## AIM OF THE TASK
Copy out each line of the data below in which the string "next" appears.

[Structured page parsing data]
◇ ◇ ◇

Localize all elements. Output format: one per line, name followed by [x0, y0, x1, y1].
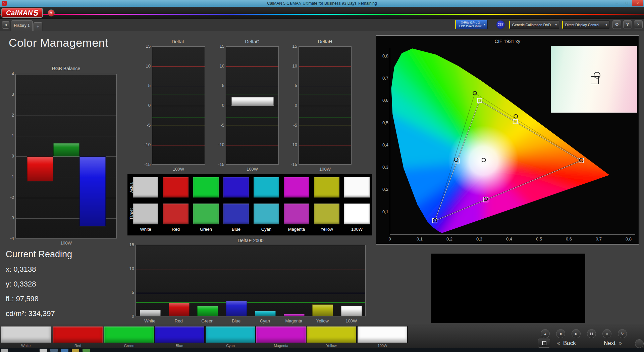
pattern-button-white[interactable]	[1, 326, 51, 343]
titlebar: 5 CalMAN 5 CalMAN Ultimate for Business …	[0, 0, 644, 7]
pattern-button-label: Magenta	[256, 344, 306, 348]
eject-button[interactable]: ▲	[541, 329, 550, 338]
settings-button[interactable]: ⚙	[612, 20, 621, 29]
chart-bar	[79, 157, 106, 226]
cie-y-tick-label: 0,8	[377, 53, 388, 58]
x-axis-label: 100W	[15, 240, 117, 246]
color-swatch-white	[133, 177, 158, 197]
cie-zoom-markers	[551, 46, 637, 113]
y-axis-tick-label: -3	[3, 215, 14, 220]
color-swatch-blue	[223, 177, 249, 197]
color-swatch-cyan	[254, 177, 279, 197]
chart-bar	[255, 311, 276, 317]
source-select-button[interactable]: Generic Calibration DVD ▾	[509, 20, 559, 29]
cie-x-tick-label: 0	[383, 236, 396, 241]
page-title: Color Management	[9, 36, 108, 49]
delta-h-chart: DeltaH151050-5-10-15100W	[290, 39, 352, 175]
pattern-button-label: 100W	[357, 344, 408, 348]
pattern-button-blue[interactable]	[154, 326, 205, 343]
stop-button[interactable]: ■	[556, 329, 565, 338]
play-button[interactable]: ▶	[572, 329, 581, 338]
nav-circle-button[interactable]	[635, 339, 644, 348]
pattern-button-magenta[interactable]	[256, 326, 306, 343]
minimize-button[interactable]: ─	[612, 0, 622, 6]
taskbar-icon[interactable]	[50, 349, 58, 352]
gridline	[16, 74, 116, 75]
cie-x-tick-label: 0,7	[592, 236, 605, 241]
tolerance-line	[226, 118, 278, 118]
gridline	[16, 95, 116, 95]
y-axis-tick-label: 15	[123, 242, 134, 247]
collapse-panel-button[interactable]: ◄	[2, 21, 9, 29]
y-axis-tick-label: 0	[123, 314, 134, 319]
app-window: 5 CalMAN 5 CalMAN Ultimate for Business …	[0, 0, 644, 352]
y-axis-tick-label: -5	[286, 123, 297, 128]
x-axis-tick-label: Red	[164, 318, 193, 323]
pattern-button-green[interactable]	[104, 326, 154, 343]
y-axis-tick-label: -15	[213, 162, 224, 167]
swatch-column-label: Red	[163, 227, 189, 232]
tolerance-line	[299, 86, 351, 86]
taskbar-icon[interactable]	[40, 349, 47, 352]
window-title: CalMAN 5 CalMAN Ultimate for Business 93…	[0, 0, 644, 7]
y-axis-tick-label: -4	[3, 236, 14, 241]
pause-button[interactable]: ▮▮	[587, 329, 596, 338]
delta-l-chart: DeltaL151050-5-10-15100W	[143, 39, 206, 175]
tolerance-line	[226, 145, 278, 145]
pattern-button-cyan[interactable]	[205, 326, 256, 343]
y-axis-tick-label: 10	[286, 63, 297, 69]
next-button[interactable]: Next »	[604, 340, 622, 347]
cie-x-tick-label: 0,1	[413, 236, 426, 241]
y-axis-tick-label: 15	[139, 44, 151, 49]
chart-title: DeltaL	[152, 39, 205, 44]
chevron-down-icon: ▾	[555, 23, 557, 27]
pattern-button-yellow[interactable]	[306, 326, 357, 343]
chart-title: DeltaE 2000	[136, 238, 366, 243]
tolerance-line	[152, 118, 205, 118]
tab-history-1[interactable]: History 1	[11, 20, 33, 31]
logo-menu-button[interactable]: ▾	[48, 9, 55, 16]
y-axis-tick-label: 2	[3, 113, 14, 118]
meter-select-button[interactable]: X-Rite i1Pro 2 LCD Direct View ▾	[455, 20, 488, 29]
add-tab-button[interactable]: +	[34, 22, 42, 31]
taskbar-icon[interactable]	[61, 349, 68, 352]
workspace-close-button[interactable]: ×	[634, 20, 643, 29]
color-swatch-magenta	[284, 177, 309, 197]
color-swatch-yellow	[314, 177, 339, 197]
y-axis-tick-label: -1	[3, 174, 14, 179]
cie-y-tick-label: 0,5	[377, 120, 388, 125]
y-axis-tick-label: 3	[3, 92, 14, 97]
swatch-column-label: Yellow	[314, 227, 339, 232]
maximize-button[interactable]: □	[622, 0, 632, 6]
y-axis-tick-label: -10	[286, 142, 297, 147]
pattern-window-button[interactable]	[538, 339, 550, 348]
pattern-button-red[interactable]	[53, 326, 103, 343]
x-axis-tick-label: Blue	[222, 318, 251, 323]
refresh-button[interactable]: ↻	[618, 329, 627, 338]
close-window-button[interactable]: ×	[632, 0, 643, 6]
deltae-2000-chart: DeltaE 2000151050WhiteRedGreenBlueCyanMa…	[125, 238, 366, 324]
cie-x-tick-label: 0,2	[443, 236, 456, 241]
cie-y-tick-label: 0,7	[377, 76, 388, 81]
cie-y-tick-label: 0,2	[377, 187, 388, 192]
cie-y-tick-label: 0,6	[377, 98, 388, 103]
x-axis-tick-label: Green	[193, 318, 222, 323]
loop-button[interactable]: ∞	[602, 329, 611, 338]
chevron-down-icon: ▾	[605, 23, 607, 27]
x-axis-label: 100W	[152, 167, 205, 172]
delta-c-chart: DeltaC151050-5-10-15100W	[217, 39, 279, 175]
help-button[interactable]: ?	[623, 20, 632, 29]
color-swatch-red	[163, 204, 189, 224]
tolerance-line	[299, 94, 351, 94]
back-button[interactable]: « Back	[557, 340, 576, 347]
cie-x-tick-label: 0,8	[622, 236, 635, 241]
chevron-right-icon: »	[619, 340, 622, 347]
pattern-button-100w[interactable]	[357, 326, 408, 343]
tolerance-line	[299, 67, 351, 67]
color-swatch-yellow	[314, 204, 339, 224]
taskbar-icon[interactable]	[72, 349, 79, 352]
taskbar-start-icon[interactable]	[1, 349, 8, 352]
display-control-button[interactable]: Direct Display Control ▾	[562, 20, 609, 29]
taskbar-icon[interactable]	[83, 349, 90, 352]
pattern-button-label: White	[1, 344, 51, 348]
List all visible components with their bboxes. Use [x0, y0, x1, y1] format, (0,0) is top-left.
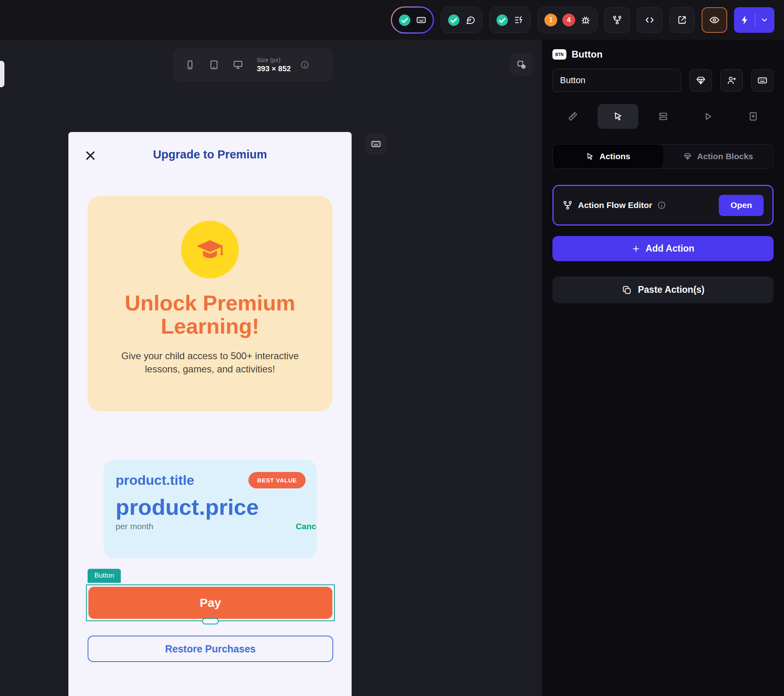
action-flow-toolbar-button[interactable] — [604, 7, 630, 33]
info-icon[interactable] — [657, 201, 666, 210]
restore-purchases-button[interactable]: Restore Purchases — [88, 636, 333, 662]
page-title: Upgrade to Premium — [68, 148, 352, 161]
cursor-icon — [613, 111, 623, 122]
gem-icon — [683, 152, 692, 161]
add-action-label: Add Action — [646, 243, 694, 254]
graduation-cap-icon — [195, 234, 225, 265]
device-tablet-button[interactable] — [205, 56, 223, 74]
open-external-icon — [677, 15, 687, 25]
hero-subtitle: Give your child access to 500+ interacti… — [114, 349, 306, 376]
code-icon — [644, 15, 655, 25]
chat-bubble-icon — [465, 15, 476, 25]
actions-segmented-control: Actions Action Blocks — [552, 144, 774, 169]
paste-actions-label: Paste Action(s) — [638, 284, 705, 295]
properties-panel: BTN Button — [542, 40, 784, 696]
paste-actions-button[interactable]: Paste Action(s) — [552, 276, 774, 303]
person-plus-icon — [726, 75, 737, 86]
hero-card[interactable]: Unlock Premium Learning! Give your child… — [88, 196, 332, 411]
panel-tab-bar — [552, 104, 774, 129]
branch-flow-icon — [612, 15, 622, 25]
action-flow-editor-label: Action Flow Editor — [578, 200, 652, 210]
open-external-button[interactable] — [669, 7, 695, 33]
product-title: product.title — [116, 472, 194, 488]
add-action-button[interactable]: Add Action — [552, 236, 774, 261]
app-builder-window: 1 4 Size (px) — [0, 0, 784, 696]
keyboard-shortcuts-icon — [416, 15, 426, 25]
transform-select-tool-button[interactable] — [510, 53, 532, 76]
optimizations-status-pill[interactable] — [489, 7, 531, 33]
widget-header: BTN Button — [552, 49, 774, 60]
chevron-down-icon[interactable] — [760, 16, 769, 24]
ai-assist-status-pill[interactable] — [391, 6, 434, 34]
widget-name-input[interactable] — [552, 69, 681, 92]
product-card[interactable]: product.title BEST VALUE product.price p… — [104, 460, 317, 558]
keyboard-toggle-button[interactable] — [365, 133, 387, 155]
tab-actions[interactable] — [598, 104, 638, 129]
cursor-icon — [586, 152, 594, 161]
transform-select-icon — [516, 59, 526, 70]
run-button[interactable] — [734, 7, 774, 33]
tab-documentation[interactable] — [733, 104, 774, 129]
phone-preview[interactable]: Upgrade to Premium Unlock Premium Learni… — [68, 132, 352, 696]
doc-plus-icon — [748, 111, 758, 122]
selection-outline: Pay — [86, 584, 335, 621]
device-size-toolbar: Size (px) 393 × 852 — [173, 48, 333, 82]
rows-icon — [658, 111, 668, 122]
hero-heading: Unlock Premium Learning! — [110, 291, 310, 338]
run-button-divider — [755, 13, 755, 27]
action-flow-editor-card: Action Flow Editor Open — [552, 185, 774, 226]
keyboard-icon — [371, 139, 381, 149]
branch-flow-icon — [562, 200, 573, 210]
size-value: 393 × 852 — [257, 64, 291, 73]
add-component-button[interactable] — [720, 69, 743, 92]
lightning-list-icon — [514, 15, 524, 25]
resize-handle[interactable] — [202, 618, 219, 624]
cancel-link[interactable]: Cancel — [296, 522, 317, 531]
view-code-button[interactable] — [637, 7, 662, 33]
preview-button[interactable] — [702, 7, 727, 33]
plus-icon — [632, 244, 640, 253]
warning-count-badge[interactable]: 1 — [544, 14, 557, 26]
widget-type-badge: BTN — [552, 49, 566, 60]
best-value-badge: BEST VALUE — [248, 472, 306, 488]
keyboard-shortcuts-button[interactable] — [751, 69, 774, 92]
gem-icon — [696, 75, 706, 86]
keyboard-icon — [757, 75, 768, 86]
left-edge-handle[interactable] — [0, 61, 4, 87]
canvas-size-readout: Size (px) 393 × 852 — [257, 56, 291, 73]
widget-name-row — [552, 69, 774, 92]
open-flow-editor-button[interactable]: Open — [719, 195, 764, 216]
comments-status-pill[interactable] — [441, 7, 482, 33]
selected-widget-tag: Button — [88, 569, 121, 583]
issues-pill[interactable]: 1 4 — [538, 7, 598, 33]
play-icon — [703, 111, 713, 122]
product-price: product.price — [116, 494, 317, 520]
ruler-icon — [568, 111, 578, 122]
hero-icon-circle — [181, 221, 239, 278]
widget-title: Button — [572, 49, 602, 60]
segment-actions[interactable]: Actions — [553, 144, 663, 168]
error-count-badge[interactable]: 4 — [562, 14, 575, 26]
tab-animations[interactable] — [688, 104, 728, 129]
bug-icon — [580, 15, 591, 25]
price-period: per month — [116, 522, 154, 531]
size-label: Size (px) — [257, 56, 291, 63]
design-canvas[interactable]: Size (px) 393 × 852 Upgrade to Premium U… — [0, 40, 542, 696]
top-toolbar: 1 4 — [0, 0, 784, 40]
lightning-run-icon — [740, 15, 750, 25]
check-circle-icon — [398, 14, 411, 26]
segment-actions-label: Actions — [600, 152, 630, 161]
tab-backend[interactable] — [643, 104, 684, 129]
tab-properties[interactable] — [552, 104, 593, 129]
pay-button[interactable]: Pay — [88, 587, 332, 619]
check-circle-icon — [496, 14, 508, 26]
segment-action-blocks[interactable]: Action Blocks — [663, 144, 774, 168]
size-info-icon[interactable] — [300, 60, 309, 69]
device-phone-button[interactable] — [181, 56, 199, 74]
theme-settings-button[interactable] — [690, 69, 712, 92]
eye-icon — [709, 15, 720, 25]
segment-action-blocks-label: Action Blocks — [697, 152, 753, 161]
copy-icon — [622, 285, 632, 295]
device-desktop-button[interactable] — [229, 56, 247, 74]
check-circle-icon — [448, 14, 460, 26]
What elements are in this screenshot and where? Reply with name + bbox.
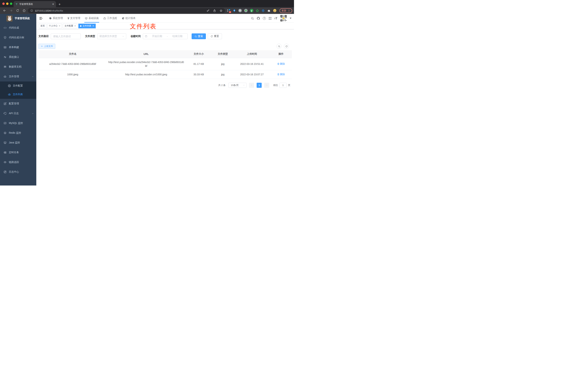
tag-close-icon[interactable]: ✕	[59, 25, 60, 27]
date-range-picker[interactable]: 开始日期 - 结束日期	[143, 33, 188, 39]
share-icon[interactable]	[213, 9, 216, 12]
next-page-button[interactable]	[264, 83, 269, 88]
search-button[interactable]: 搜索	[192, 33, 206, 39]
topmenu-payment-management[interactable]: ¥ 支付管理	[65, 14, 83, 22]
tag-home[interactable]: 首页	[39, 24, 46, 28]
sidebar-item-file-config[interactable]: 文件配置	[0, 82, 36, 90]
toggle-search-button[interactable]	[276, 44, 282, 49]
sidebar-item-system-api[interactable]: 系统接口	[0, 52, 36, 62]
extension-command-icon[interactable]: ⌘	[238, 8, 242, 13]
topmenu-statistics[interactable]: 统计报表	[119, 14, 138, 22]
cell-uploadtime: 2022-03-16 23:07:27	[233, 70, 270, 79]
hamburger-icon[interactable]	[36, 14, 45, 22]
file-type-label: 文件类型	[85, 35, 95, 38]
page-number-1[interactable]: 1	[257, 83, 262, 88]
sliders-icon	[4, 56, 7, 59]
briefcase-icon	[103, 17, 106, 20]
cell-filetype: jpg	[212, 70, 233, 79]
chevron-down-icon	[32, 113, 34, 115]
window-controls[interactable]	[2, 2, 12, 5]
cloud-download-icon	[4, 75, 7, 78]
password-key-icon[interactable]	[207, 9, 210, 12]
file-type-select[interactable]: 请选择文件类型	[97, 33, 126, 39]
sidebar-item-db-doc[interactable]: 数据库文档	[0, 62, 36, 72]
delete-label: 删除	[280, 73, 285, 76]
reload-icon[interactable]	[15, 8, 20, 13]
file-path-input[interactable]	[51, 33, 81, 39]
new-tab-button[interactable]: +	[59, 2, 61, 6]
app-logo[interactable]: 芋道管理系统	[0, 14, 36, 23]
sidebar-item-label: 配置管理	[9, 102, 19, 105]
sidebar-item-code-demo[interactable]: 代码生成示例	[0, 33, 36, 42]
user-avatar[interactable]	[280, 15, 287, 22]
bookmark-star-icon[interactable]	[220, 9, 222, 12]
tag-profile[interactable]: 个人中心 ✕	[47, 24, 62, 28]
site-info-icon[interactable]	[30, 9, 33, 12]
minimize-window-button[interactable]	[6, 2, 9, 5]
reset-button[interactable]: 重置	[208, 33, 222, 39]
tag-file-config[interactable]: 文件配置 ✕	[63, 24, 77, 28]
refresh-table-button[interactable]	[284, 44, 289, 49]
sidebar-item-scheduled-task[interactable]: 定时任务	[0, 148, 36, 157]
prev-page-button[interactable]	[249, 83, 254, 88]
end-date-placeholder[interactable]: 结束日期	[169, 35, 186, 38]
close-window-button[interactable]	[2, 2, 5, 5]
tag-close-icon[interactable]: ✕	[74, 25, 76, 27]
delete-button[interactable]: 删除	[277, 73, 285, 76]
avatar-caret-down-icon[interactable]	[290, 18, 292, 19]
extension-puzzle-icon[interactable]	[267, 8, 271, 13]
sidebar-item-trace[interactable]: 链路追踪	[0, 157, 36, 167]
pagination: 共 2 条 10条/页 1 前往 页	[39, 83, 292, 88]
log-center-icon	[4, 170, 7, 173]
plus-icon	[41, 45, 43, 47]
tag-file-list[interactable]: 文件列表 ✕	[78, 24, 95, 28]
table-row: a294ecb2-73dd-4353-bf40-296b8931d0bf htt…	[39, 58, 292, 70]
forward-icon[interactable]	[8, 8, 14, 13]
col-actions: 操作	[270, 50, 292, 58]
font-size-icon[interactable]: TT	[274, 17, 277, 20]
topmenu-workflow[interactable]: 工作流程	[101, 14, 119, 22]
extension-y-icon[interactable]: y	[249, 8, 254, 13]
github-icon[interactable]	[257, 17, 260, 20]
sidebar-item-file-management[interactable]: 文件管理	[0, 72, 36, 82]
sidebar-item-form-builder[interactable]: 表单构建	[0, 42, 36, 52]
sidebar-item-label: 文件管理	[9, 75, 19, 78]
goto-page-input[interactable]	[279, 83, 287, 88]
url-bar[interactable]: 127.0.0.1:1024/infra/file/file	[28, 8, 225, 13]
extension-emoji-icon[interactable]	[272, 8, 277, 13]
help-icon[interactable]: ?	[263, 17, 266, 20]
browser-tab[interactable]: 芋道管理系统 ✕	[13, 1, 56, 7]
tab-close-icon[interactable]: ✕	[52, 3, 54, 6]
browser-menu-icon[interactable]: ⋮	[288, 9, 290, 12]
fullscreen-icon[interactable]	[269, 17, 272, 20]
extension-record-icon[interactable]	[243, 8, 248, 13]
page-size-select[interactable]: 10条/页	[229, 83, 246, 88]
extension-kite-icon[interactable]	[232, 8, 237, 13]
sidebar-item-api-log[interactable]: API 日志	[0, 108, 36, 118]
extension-tabs-icon[interactable]: 11	[226, 8, 231, 13]
browser-update-button[interactable]: 更新 ⋮	[280, 8, 292, 13]
tag-close-icon[interactable]: ✕	[92, 25, 94, 27]
sidebar-item-redis-monitor[interactable]: Redis 监控	[0, 128, 36, 138]
upload-file-button[interactable]: 上传文件	[39, 44, 55, 49]
update-label: 更新	[282, 9, 286, 12]
extension-star-icon[interactable]	[255, 8, 260, 13]
zoom-window-button[interactable]	[10, 2, 12, 5]
pie-chart-icon	[122, 17, 125, 20]
home-icon[interactable]	[21, 8, 27, 13]
extension-eye-icon[interactable]	[261, 8, 265, 13]
sidebar-item-java-monitor[interactable]: Java 监控	[0, 138, 36, 148]
sidebar-item-mysql-monitor[interactable]: MySQL 监控	[0, 118, 36, 128]
search-icon[interactable]	[251, 17, 254, 20]
sidebar-item-file-list[interactable]: 文件列表	[0, 90, 36, 99]
sidebar-item-config-management[interactable]: 配置管理	[0, 99, 36, 108]
sidebar-item-log-center[interactable]: 日志中心	[0, 167, 36, 177]
topmenu-system-management[interactable]: 系统管理	[47, 14, 65, 22]
sidebar-item-code-generation[interactable]: 代码生成	[0, 23, 36, 33]
sidebar-item-label: 数据库文档	[9, 65, 21, 68]
start-date-placeholder[interactable]: 开始日期	[149, 35, 165, 38]
back-icon[interactable]	[2, 8, 7, 13]
extension-badge: 11	[229, 11, 231, 13]
delete-button[interactable]: 删除	[277, 62, 285, 66]
topmenu-infrastructure[interactable]: 基础设施	[83, 14, 101, 22]
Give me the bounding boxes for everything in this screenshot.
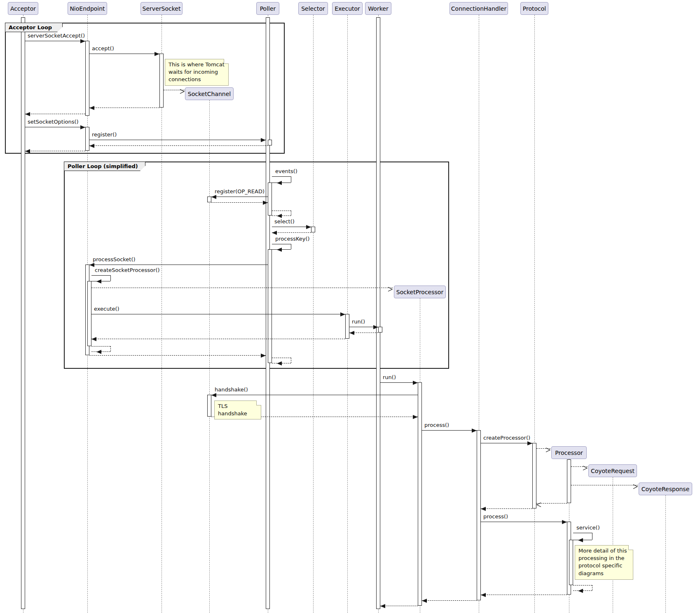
- arrowhead-icon: [340, 312, 345, 316]
- message-setsocketoptions-line: [25, 127, 85, 127]
- arrowhead-icon: [91, 337, 96, 341]
- activation-bar: [567, 459, 571, 503]
- message-createsocketprocessor-top: [91, 275, 110, 276]
- activation-bar: [268, 183, 272, 215]
- participant-socketchannel: SocketChannel: [185, 87, 234, 100]
- arrowhead-icon: [373, 325, 378, 329]
- open-arrowhead-icon: [546, 446, 550, 451]
- arrowhead-icon: [413, 415, 418, 419]
- participant-socketprocessor: SocketProcessor: [394, 286, 446, 298]
- arrowhead-icon: [349, 331, 354, 335]
- note-fold-corner: [224, 59, 229, 64]
- message-run-label: run(): [352, 319, 365, 325]
- arrowhead-icon: [481, 593, 486, 597]
- message-process-label: process(): [424, 422, 449, 428]
- message-selfret-side: [592, 585, 592, 590]
- arrowhead-icon: [155, 52, 159, 56]
- message-process-label: process(): [483, 513, 508, 520]
- activation-bar: [21, 17, 25, 609]
- participant-connectionhandler: ConnectionHandler: [450, 2, 508, 15]
- message-processkey-label: processKey(): [275, 236, 310, 242]
- message-selfret-top: [272, 211, 291, 211]
- message-selfret-top: [272, 358, 291, 358]
- arrowhead-icon: [25, 112, 30, 116]
- activation-bar: [268, 249, 272, 363]
- note-fold-corner: [256, 401, 261, 405]
- arrowhead-icon: [277, 248, 282, 252]
- message-service-label: service(): [576, 525, 600, 531]
- message-select-line: [272, 227, 311, 227]
- message-return-line: [422, 600, 477, 601]
- participant-serversocket: ServerSocket: [140, 2, 183, 15]
- arrowhead-icon: [96, 350, 101, 354]
- open-arrowhead-icon: [633, 483, 638, 488]
- arrowhead-icon: [211, 195, 216, 199]
- message-selfret-side: [291, 358, 291, 363]
- arrowhead-icon: [96, 279, 101, 283]
- arrowhead-icon: [472, 429, 477, 433]
- message-return-line: [272, 232, 311, 233]
- activation-bar: [85, 127, 89, 151]
- participant-nioendpoint: NioEndpoint: [68, 2, 107, 15]
- arrowhead-icon: [89, 144, 94, 148]
- participant-protocol: Protocol: [520, 2, 548, 15]
- activation-bar: [159, 54, 164, 108]
- activation-bar: [532, 443, 536, 508]
- participant-worker: Worker: [365, 2, 391, 15]
- message-select-label: select(): [274, 218, 295, 225]
- arrowhead-icon: [277, 214, 282, 218]
- message-return-line: [91, 339, 345, 339]
- frame-acceptor-loop: [5, 23, 285, 154]
- arrowhead-icon: [277, 181, 282, 185]
- message-return-line: [380, 606, 418, 606]
- arrowhead-icon: [89, 263, 94, 267]
- activation-bar: [268, 140, 272, 145]
- activation-bar: [477, 430, 481, 600]
- message-events-side: [291, 176, 291, 183]
- message-process-line: [422, 430, 477, 431]
- message-register-op-read-label: register(OP_READ): [215, 188, 265, 194]
- message-process-line: [481, 522, 567, 522]
- activation-bar: [87, 281, 91, 346]
- message-createsocketprocessor-label: createSocketProcessor(): [95, 267, 160, 273]
- message-processsocket-line: [89, 265, 268, 265]
- open-arrowhead-icon: [536, 501, 541, 506]
- open-arrowhead-icon: [583, 464, 588, 469]
- activation-bar: [85, 41, 89, 116]
- message-processsocket-label: processSocket(): [93, 256, 136, 262]
- message-selfret-side: [110, 346, 111, 351]
- participant-executor: Executor: [332, 2, 363, 15]
- lifeline-coyoteresponse: [665, 495, 666, 613]
- message-return-line: [89, 108, 159, 108]
- message-accept-label: accept(): [92, 45, 114, 52]
- arrowhead-icon: [263, 201, 268, 205]
- message-createsocketprocessor-side: [110, 275, 111, 281]
- activation-bar: [207, 197, 211, 202]
- message-processkey-top: [272, 244, 291, 244]
- message-service-top: [573, 533, 592, 533]
- note-more-detail-of-this: More detail of this processing in the pr…: [575, 545, 633, 580]
- message-createprocessor-line: [481, 443, 532, 443]
- message-selfret-top: [91, 346, 110, 347]
- activation-bar: [345, 314, 349, 339]
- message-createprocessor-label: createProcessor(): [483, 435, 530, 441]
- open-arrowhead-icon: [180, 88, 185, 93]
- message-selfret-side: [291, 211, 291, 215]
- participant-coyoteresponse: CoyoteResponse: [639, 482, 692, 495]
- message-selfret-top: [573, 585, 592, 586]
- message-events-label: events(): [275, 168, 297, 174]
- message-service-side: [592, 533, 592, 540]
- message-execute-label: execute(): [94, 306, 119, 312]
- message-handshake-label: handshake(): [215, 386, 248, 393]
- message-register-label: register(): [92, 131, 117, 138]
- arrowhead-icon: [80, 125, 85, 129]
- participant-selector: Selector: [298, 2, 328, 15]
- note-tls-handshake: TLS handshake: [214, 401, 261, 419]
- message-create-line: [571, 485, 638, 485]
- arrowhead-icon: [272, 231, 277, 235]
- message-processkey-side: [291, 244, 291, 249]
- participant-acceptor: Acceptor: [8, 2, 38, 15]
- open-arrowhead-icon: [388, 286, 393, 290]
- message-handshake-line: [211, 395, 418, 395]
- participant-processor: Processor: [551, 446, 587, 459]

◇ ◇ ◇

## ANSWER FOR THE TASK
next-button[interactable]: Next »	[604, 340, 622, 347]
next-page-button[interactable]	[264, 83, 269, 88]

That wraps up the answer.